In light of the low tradeoff for discharge, single-basin versus multi-basin calibrations, results are best analyzed through comparing the spatial patterns of AET and resulting parameter fields. Here, it becomes clear that single-basin single-objective (temporal) calibration can select parameter sets that are entirely inconsistent between the basins (Figure 5) and displays internal spatial AET patterns that are reverse of the observed patterns (Figure 4). Interestingly, the multi-basin KGE calibration (KGE6) shows that simply adding multiple basins in this case enables the model to obtain a somewhat realistic spatial pattern without being constrained specifically to AET. However, the spatial metric must be included to improve this pattern and spatial variability (KSP6). Logically, one joint calibration (KGE6 and KSP6) also ensures a spatially consistent parameter field (Figure 5) and thereby also spatially consistent AET patterns (Figure 4). This point has previously been highlighted by Samaniego et al. (2017), who illustrated the shortcomings in producing seamless parameter fields based on multiple single basin calibrations without parameter regionalization across Europe. Eventually, the goal of regional to continental scale distributed hydrologic modeling is to produce scalable spatial patterns of all states and fluxes across the entire model domain.
Moving on to the spatial holdout experiments, first with single basin calibrations (five holdouts) and later with multi-basin calibrations (single holdouts), the parameter transfer to “ungauged” basins results in average KGE values between 0.79 and 0.86 even when transferring parameters from a single basin to five neighboring basins.
For these holdout experiments, the mean KGE for ungauged basins lies around 0.8 (Figure 4) compared to 0.88 for the multi-basin calibrations (KGE6 and KSP6 in Table 3). This is probably a result of a considerable similarity between the basins and their relatively large size, all of them encompassing a range of land use, soil texture, and climate conditions. Also, the six basins were chosen because they all fulfilled the criteria of a similar climate and topography, and previous performance in a Pan-European modeling context (Rakovec, Kumar, Mai, et al., 2016). In this context, the robustness of parameter transferability might be overestimated compared to basins with less similarity.

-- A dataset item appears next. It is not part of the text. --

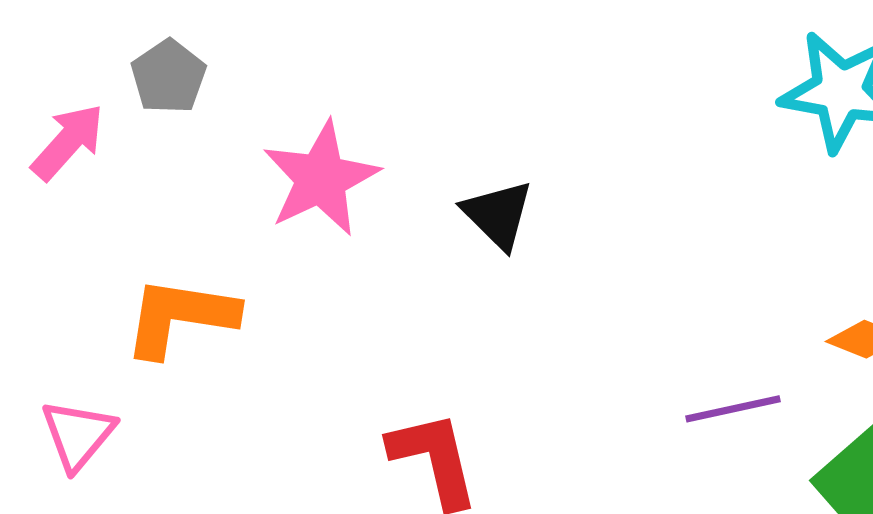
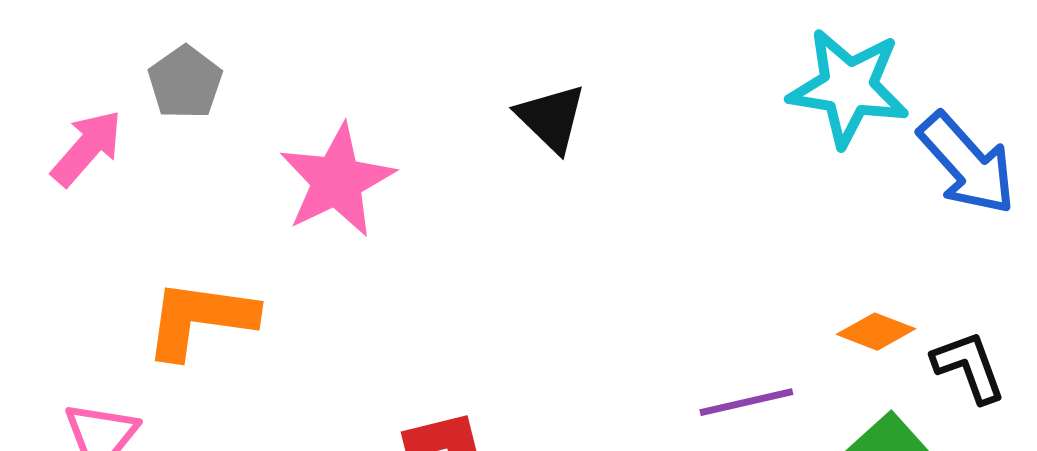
black triangle: (498, 215) -> (551, 118), moved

Other studies have analyzed parameter transferability and KGE performance drop by spatial validation in ungauged basins. A recent and very relevant example is the model intercomparison paper by Mai et al. (2022). They explicitly performed a spatial validation test against basins not included in the calibration for a range of different model codes over the Great Lakes region in North America. They reported average loss in KGE of around 0.26 for locally calibrated models using a simple parameter transfer scheme and a loss of 0.10 KGE for regionally calibrated models. In comparison, our study reports a loss of KGE of 0.14 for the KGE1 holdout, 0.07 for KSP1 and 0.03 and 0.02 for the KGE6 and KSP6 holdouts (evaluated through the KGE5 and KSP5 performances). It is assumed that a simpler parameter transfer scheme will result in a greater performance loss when testing against basins not included during calibration. In addition, the basins used in our study are quite similar regarding climate and topography, which might not have been the case in other studies. In order to truly compare different holdout experiments regarding performance loss, some accounting for basin similarity and possibly parameter transfer schemes would be recommended.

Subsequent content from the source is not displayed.